* **EXERCISE REQUIREMENTS**: Within the data below, find the string "پیشگیری" and return each line where it occurs.
━━━
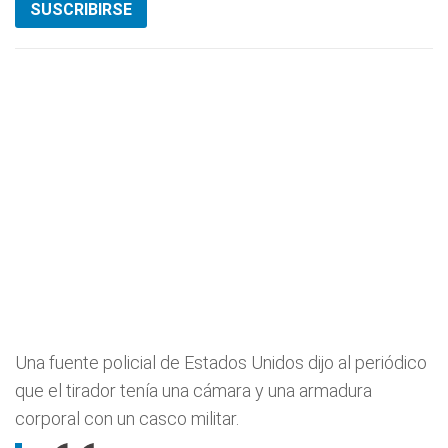
SUSCRIBIRSE
Una fuente policial de Estados Unidos dijo al periódico
que el tirador tenía una cámara y una armadura
corporal con un casco militar.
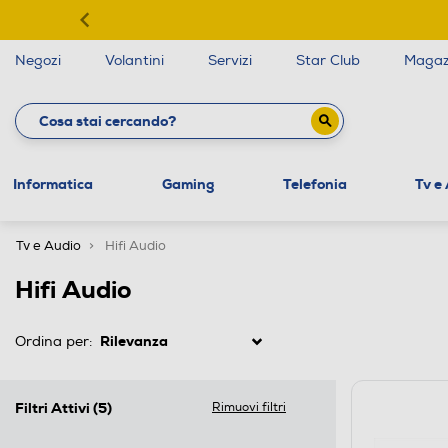
Negozi
Volantini
Servizi
Star Club
Magaz
Informatica
Gaming
Telefonia
Tv e
Tv e Audio
Hifi Audio
Hifi Audio
Ordina per:
Filtri Attivi
(5)
Rimuovi filtri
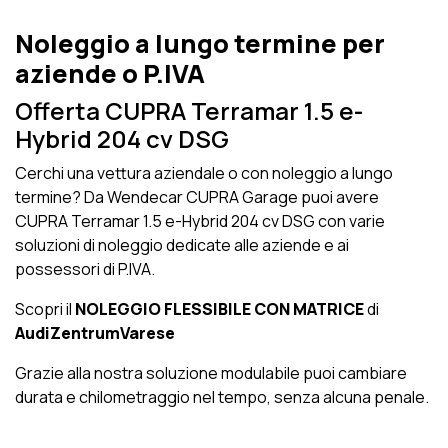
Noleggio a lungo termine per
aziende o P.IVA
Offerta CUPRA Terramar 1.5 e-
Hybrid 204 cv DSG
Cerchi una vettura aziendale o con noleggio a lungo
termine? Da Wendecar CUPRA Garage puoi avere
CUPRA Terramar 1.5 e-Hybrid 204 cv DSG con varie
soluzioni di noleggio dedicate alle aziende e ai
possessori di P.IVA.
Scopri il
NOLEGGIO FLESSIBILE CON MATRICE
di
AudiZentrumVarese
Grazie alla nostra soluzione modulabile puoi cambiare
durata e chilometraggio nel tempo, senza alcuna penale.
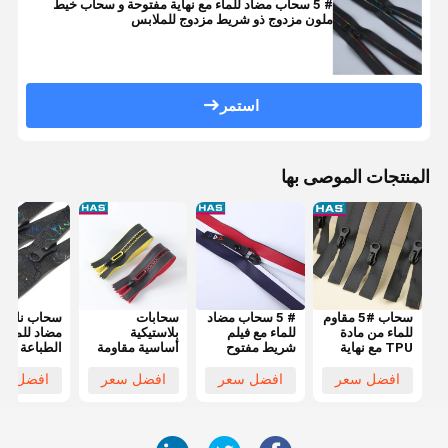
# 5 سحاب مضاد للماء مع نهاية مفتوحة و سحاب خيط
ملون مزدوج ذو شريط مزدوج للملابس
استمر
المنتجات الموصى بها
سحاب #5 مقاوم
# 5 سحاب مضاد
سحابات
سحاب نايلو
للماء من مادة
للماء مع فيلم
بلاستيكية
مضاد للماء 
TPU مع نهاية
شريط مفتوح
أساسية مقاومة
الطباعة المل
مفتوحة للسترات
وملوّن للملابس
للماء 5 بسحابات
متعددة العم
الواقية من الرياح
أو الأمتعة
بلاستيكية مع
والذيل المغ
افضل سعر
افضل سعر
افضل سعر
افضل سع
أو معاطف المطر
سحّاب معدني
وأسنان مثلثة
لاصقة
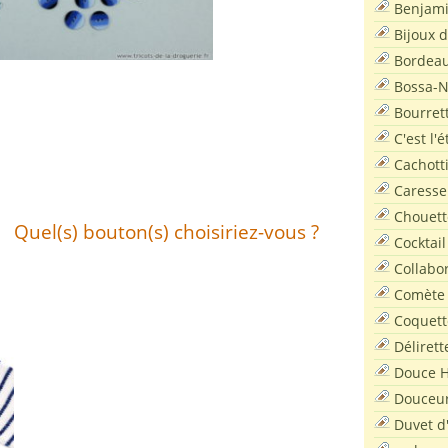
Benjam
Bijoux 
Bordea
Bossa-
Bourret
C'est l'
Cachott
Caresse
Chouett
Quel(s) bouton(s) choisiriez-vous ?
Cocktail
Collabo
Comète
Coquett
Délirett
Douce H
Douceu
Duvet d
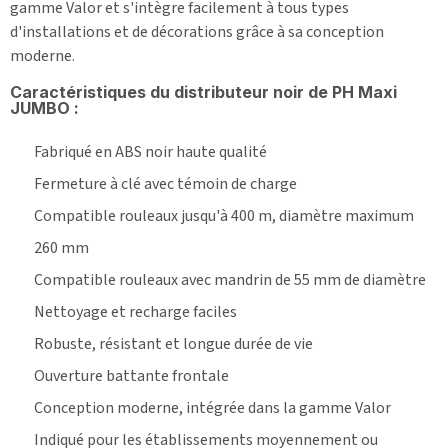
gamme Valor et s'intègre facilement à tous types
d'installations et de décorations grâce à sa conception
moderne.
Caractéristiques du distributeur noir de PH Maxi
JUMBO :
Fabriqué en ABS noir haute qualité
Fermeture à clé avec témoin de charge
Compatible rouleaux jusqu'à 400 m, diamètre maximum
260 mm
Compatible rouleaux avec mandrin de 55 mm de diamètre
Nettoyage et recharge faciles
Robuste, résistant et longue durée de vie
Ouverture battante frontale
Conception moderne, intégrée dans la gamme Valor
Indiqué pour les établissements moyennement ou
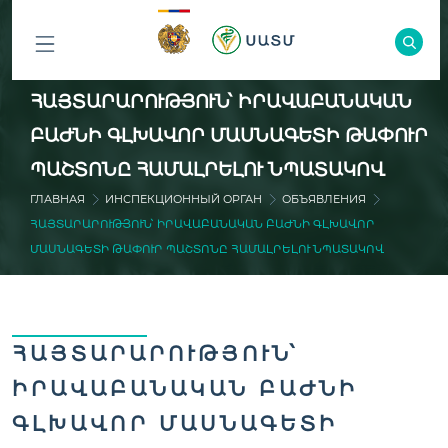
ԲՈԼՈՐ
ՀԱՅՏԱՐԱՐՈՒԹՅՈՒՆ՝ ԻՐԱՎԱԲԱՆԱԿԱՆ
ԲԱԺԻՆՆԵՐԸ
ԲԱԺՆԻ ԳԼԽԱՎՈՐ ՄԱՍՆԱԳԵՏԻ ԹԱՓՈՒՐ
ՊԱՇՏՈՆԸ ՀԱՄԱԼՐԵԼՈՒ ՆՊԱՏԱԿՈՎ
ГЛАВНАЯ
ИНСПЕКЦИОННЫЙ ОРГАН
ОБЪЯВЛЕНИЯ
ՀԱՅՏԱՐԱՐՈՒԹՅՈՒՆ՝ ԻՐԱՎԱԲԱՆԱԿԱՆ ԲԱԺՆԻ ԳԼԽԱՎՈՐ
ՄԱՍՆԱԳԵՏԻ ԹԱՓՈՒՐ ՊԱՇՏՈՆԸ ՀԱՄԱԼՐԵԼՈՒ ՆՊԱՏԱԿՈՎ
ՀԱՅՏԱՐԱՐՈՒԹՅՈՒՆ՝
ԻՐԱՎԱԲԱՆԱԿԱՆ ԲԱԺՆԻ
ԳԼԽԱՎՈՐ ՄԱՍՆԱԳԵՏԻ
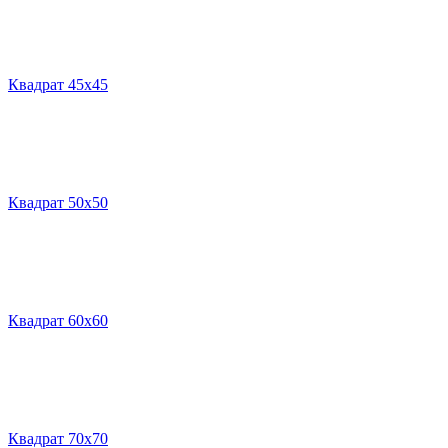
Квадрат 45х45
Квадрат 50х50
Квадрат 60х60
Квадрат 70х70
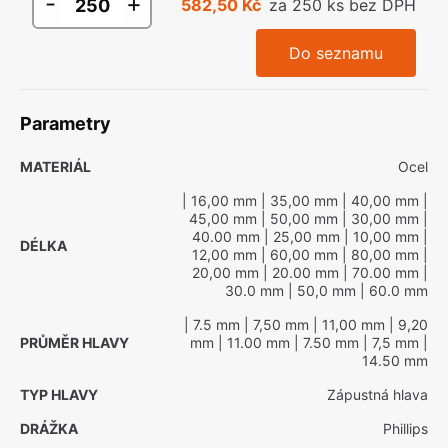
-
+
582,50 Kč
za 250 ks bez DPH
Do seznamu
Parametry
MATERIÁL
Ocel
| 16,00 mm
| 35,00 mm
| 40,00 mm
|
45,00 mm
| 50,00 mm
| 30,00 mm
|
40.00 mm
| 25,00 mm
| 10,00 mm
|
DÉLKA
12,00 mm
| 60,00 mm
| 80,00 mm
|
20,00 mm
| 20.00 mm
| 70.00 mm
|
30.0 mm
| 50,0 mm
| 60.0 mm
| 7.5 mm
| 7,50 mm
| 11,00 mm
| 9,20
PRŮMĚR HLAVY
mm
| 11.00 mm
| 7.50 mm
| 7,5 mm
|
14.50 mm
TYP HLAVY
Zápustná hlava
DRÁŽKA
Phillips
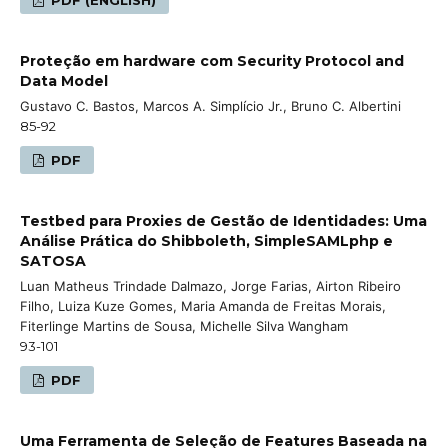
Proteção em hardware com Security Protocol and
Data Model
Gustavo C. Bastos, Marcos A. Simplício Jr., Bruno C. Albertini
85-92
PDF
Testbed para Proxies de Gestão de Identidades: Uma
Análise Prática do Shibboleth, SimpleSAMLphp e
SATOSA
Luan Matheus Trindade Dalmazo, Jorge Farias, Airton Ribeiro
Filho, Luiza Kuze Gomes, Maria Amanda de Freitas Morais,
Fiterlinge Martins de Sousa, Michelle Silva Wangham
93-101
PDF
Uma Ferramenta de Seleção de Features Baseada na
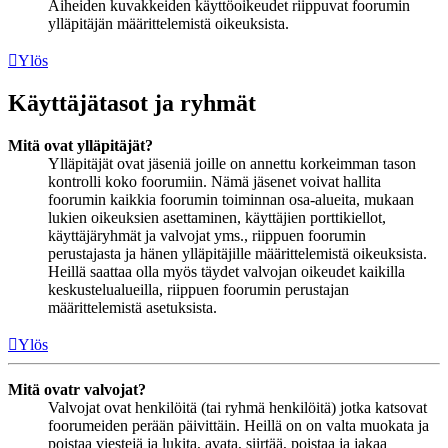
Aiheiden kuvakkeiden käyttöoikeudet riippuvat foorumin
ylläpitäjän määrittelemistä oikeuksista.
Ylös
Käyttäjätasot ja ryhmät
Mitä ovat ylläpitäjät?
Ylläpitäjät ovat jäseniä joille on annettu korkeimman tason
kontrolli koko foorumiin. Nämä jäsenet voivat hallita
foorumin kaikkia foorumin toiminnan osa-alueita, mukaan
lukien oikeuksien asettaminen, käyttäjien porttikiellot,
käyttäjäryhmät ja valvojat yms., riippuen foorumin
perustajasta ja hänen ylläpitäjille määrittelemistä oikeuksista.
Heillä saattaa olla myös täydet valvojan oikeudet kaikilla
keskustelualueilla, riippuen foorumin perustajan
määrittelemistä asetuksista.
Ylös
Mitä ovatr valvojat?
Valvojat ovat henkilöitä (tai ryhmä henkilöitä) jotka katsovat
foorumeiden perään päivittäin. Heillä on on valta muokata ja
poistaa viestejä ja lukita, avata, siirtää, poistaa ja jakaa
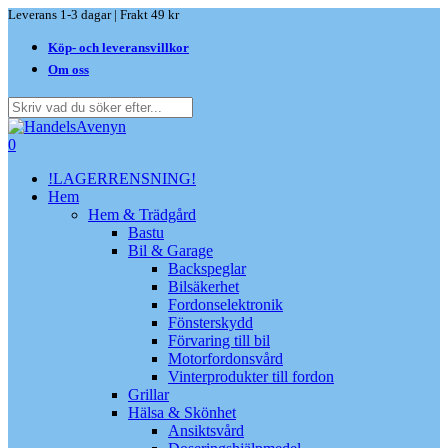
Skip
Leverans 1-3 dagar | Frakt 49 kr
to
Köp- och leveransvillkor
main
content
Om oss
Close
Search
search
0
Menu
!LAGERRENSNING!
Hem
Hem & Trädgård
Bastu
Bil & Garage
Backspeglar
Bilsäkerhet
Fordonselektronik
Fönsterskydd
Förvaring till bil
Motorfordonsvård
Vinterprodukter till fordon
Grillar
Hälsa & Skönhet
Ansiktsvård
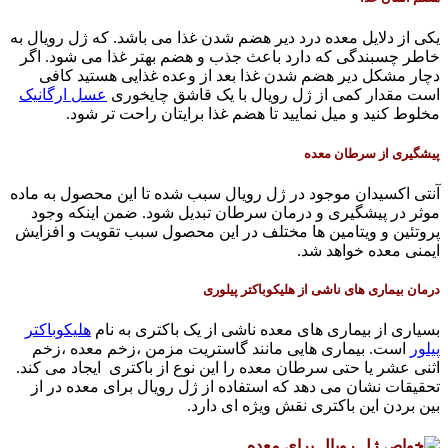
یکی از دلایل معده درد دیر هضم شدن غذا می باشد. که ژل رویال به
خاطر چسبندگی که دارد باعث جذب و هضم بهتر غذا می شود. اگر
دچار مشکل دیر هضم شدن غذا بعد از وعده غذایی هستید کافی
است مقدار کمی از ژل رویال با یک قاشق چایخوری
عسل ارگانیک
مخلوط کنید و میل نمایید تا هضم غذا برایتان راحت تر شود.
پیشگیری از سرطان معده
آنتی اکسیدان موجود در ژل رویال سبب شده تا این محصول به ماده
موثر در پیشگیری و درمان سرطان تبدیل شود. ضمن اینکه وجود
پروتئین و ویتامین ها مختلف در این محصول سبب تقویت و افزایش
ایمنی معده خواهد شد.
درمان بیماری های ناشی از هلیکوباکتر پیلوری
بسیاری از بیماری های معده ناشی از یک باکتری به نام
هلیکوباکتر
پیلور
است. بیماری هایی مانند گاستریت مزمن ،زخم معده ،زخم
اثنی عشر یا حتی سرطان معده را این نوع از باکتری ایجاد می کند.
تحقیقات نشان می دهد که استفاده از ژل رویال برای معده در از
بین بردن این باکتری نقش ویژه ای دارد.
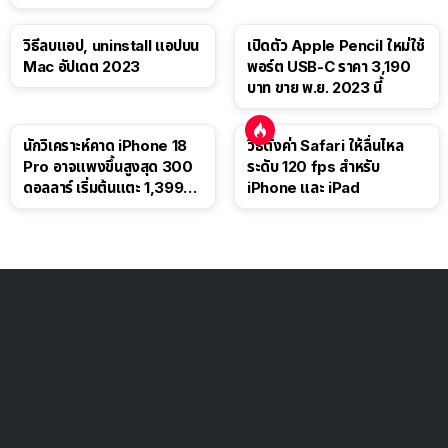
วิธีลบแอป, uninstall แอปบน
เปิดตัว Apple Pencil ใหม่ใช้
Mac อัปเดต 2023
พอร์ต USB-C ราคา 3,190
บาท ขาย พ.ย. 2023 นี้
นักวิเคราะห์คาด iPhone 18
วิธีตั้งค่า Safari ให้ลื่นไหล
Pro อาจแพงขึ้นสูงสุด 300
ระดับ 120 fps สำหรับ
ดอลลาร์ เริ่มต้นแตะ 1,399
iPhone และ iPad
ดอลลาร์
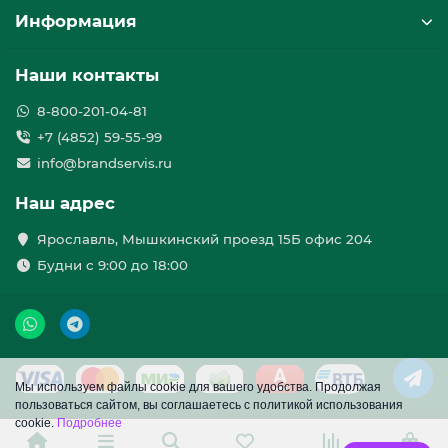
Информация
Наши контакты
8-800-201-04-81
+7 (4852) 59-55-99
info@brandservis.ru
Наш адрес
Ярославль, Мышкинский проезд 15Б офис 204
Будни с 9:00 до 18:00
Мы используем файлы cookie для вашего удобства. Продолжая
пользоваться сайтом, вы соглашаетесь с политикой использования
cookie.
Подробнее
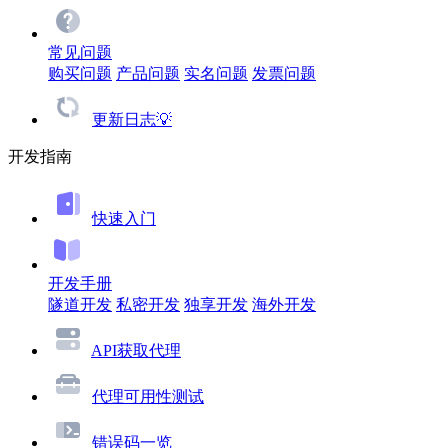
常见问题
购买问题
产品问题
实名问题
发票问题
更新日志💡
开发指南
快速入门
开发手册
隧道开发
私密开发
独享开发
海外开发
API获取代理
代理可用性测试
错误码一览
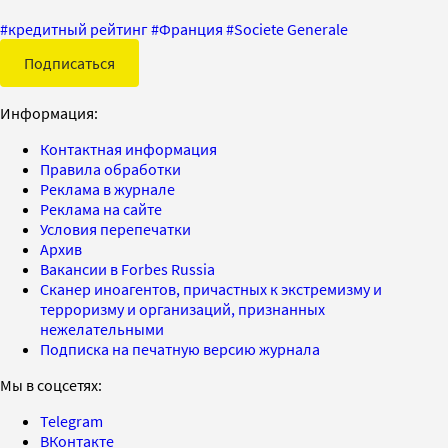
#
кредитный рейтинг
#
Франция
#
Societe Generale
Подписаться
Информация:
Контактная информация
Правила обработки
Реклама в журнале
Реклама на сайте
Условия перепечатки
Архив
Вакансии в Forbes Russia
Сканер иноагентов, причастных к экстремизму и
терроризму и организаций, признанных
нежелательными
Подписка на печатную версию журнала
Мы в соцсетях:
Telegram
ВКонтакте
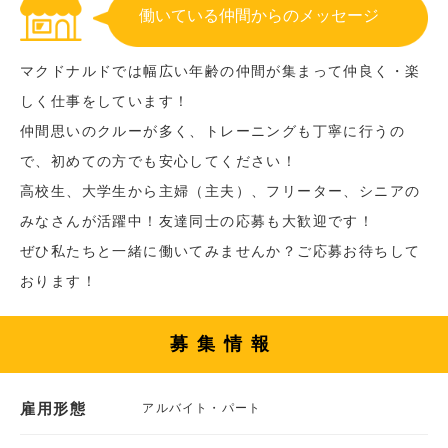
働いている仲間からのメッセージ
マクドナルドでは幅広い年齢の仲間が集まって仲良く・楽
しく仕事をしています！
仲間思いのクルーが多く、トレーニングも丁寧に行うの
で、初めての方でも安心してください！
高校生、大学生から主婦（主夫）、フリーター、シニアの
みなさんが活躍中！友達同士の応募も大歓迎です！
ぜひ私たちと一緒に働いてみませんか？ご応募お待ちして
おります！
募集情報
雇用形態
アルバイト・パート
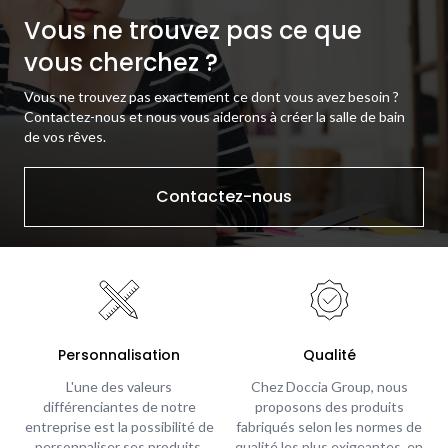
Vous ne trouvez pas ce que
vous cherchez ?
Vous ne trouvez pas exactement ce dont vous avez besoin ?
Contactez-nous et nous vous aiderons à créer la salle de bain
de vos rêves.
Contactez-nous
Personnalisation
Qualité
L'une des valeurs
Chez Doccia Group, nous
différenciantes de notre
proposons des produits
entreprise est la possibilité de
fabriqués selon les normes de
personnaliser ses produits,
qualité les plus exigeantes, en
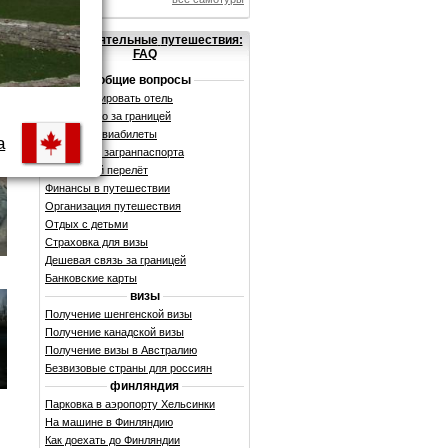
Самостоятельные
путешествия:
FAQ
общие вопросы
Как забронировать отель
Аренда авто за границей
Дешевые авиабилеты
а
Получение загранпаспорта
Бюджетный перелёт
Финансы в путешествии
Организация путешествия
Отдых с детьми
Страховка для визы
Дешевая связь за границей
Банковские карты
визы
Получение шенгенской визы
Получение канадской визы
Получение визы в Австралию
Безвизовые страны для россиян
финляндия
Парковка в аэропорту Хельсинки
На машине в Финляндию
Как доехать до Финляндии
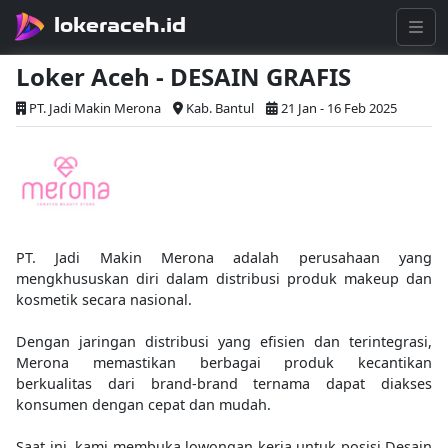
lokeraceh.id
Loker Aceh - DESAIN GRAFIS
PT. Jadi Makin Merona
Kab. Bantul
21 Jan - 16 Feb 2025
PT. Jadi Makin Merona adalah perusahaan yang
mengkhususkan diri dalam distribusi produk makeup dan
kosmetik secara nasional.
Dengan jaringan distribusi yang efisien dan terintegrasi,
Merona memastikan berbagai produk kecantikan
berkualitas dari brand-brand ternama dapat diakses
konsumen dengan cepat dan mudah.
Saat ini, kami membuka lowongan kerja untuk posisi Desain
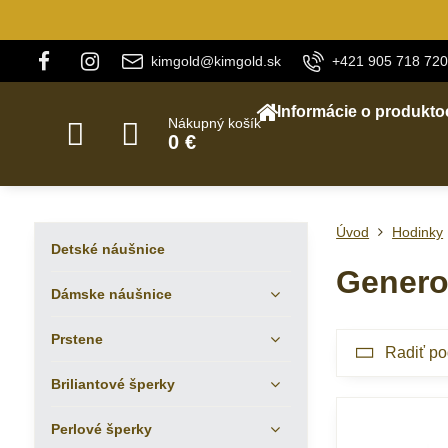
kimgold@kimgold.sk
+421 905 718 720
Informácie o produkto
Nákupný košík
0 €
Úvod
Hodinky
Detské náušnice
Genero
Dámske náušnice
Prstene
Radiť po
Briliantové šperky
Perlové šperky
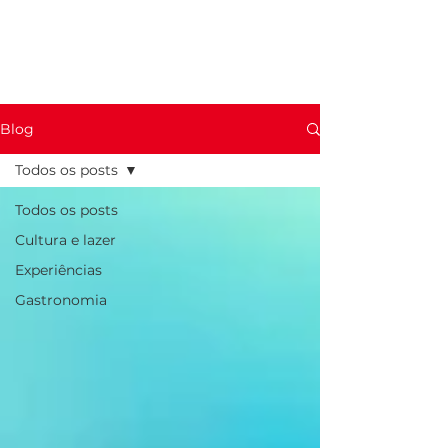
Blog
Todos os posts
Todos os posts
Cultura e lazer
Experiências
Gastronomia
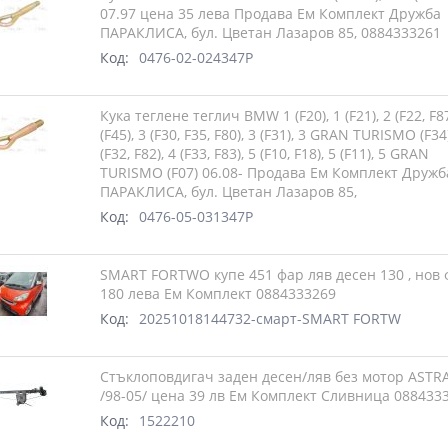
07.97 цена 35 лева Продава Ем Комплект Дружба
ПАРАКЛИСА, бул. Цветан Лазаров 85, 0884333261
Код:
0476-02-024347P
Кука теглене теглич BMW 1 (F20), 1 (F21), 2 (F22, F87
(F45), 3 (F30, F35, F80), 3 (F31), 3 GRAN TURISMO (F34)
(F32, F82), 4 (F33, F83), 5 (F10, F18), 5 (F11), 5 GRAN
TURISMO (F07) 06.08- Продава Ем Комплект Дружб
ПАРАКЛИСА, бул. Цветан Лазаров 85,
Код:
0476-05-031347P
SMART FORTWO купе 451 фар ляв десен 130 , нов
180 лева Ем Комплект 0884333269
Код:
20251018144732-смарт-SMART FORTW
Стъклоповдигач заден десен/ляв без мотор ASTR
/98-05/ цена 39 лв Ем Комплект Сливница 088433
Код:
1522210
━━━
* **RESPONSE TO THIS TASK**:
پیشگیری از سرطان معده
موثر در پیشگیری و درمان سرطان تبدیل شود. ضمن اینکه وجود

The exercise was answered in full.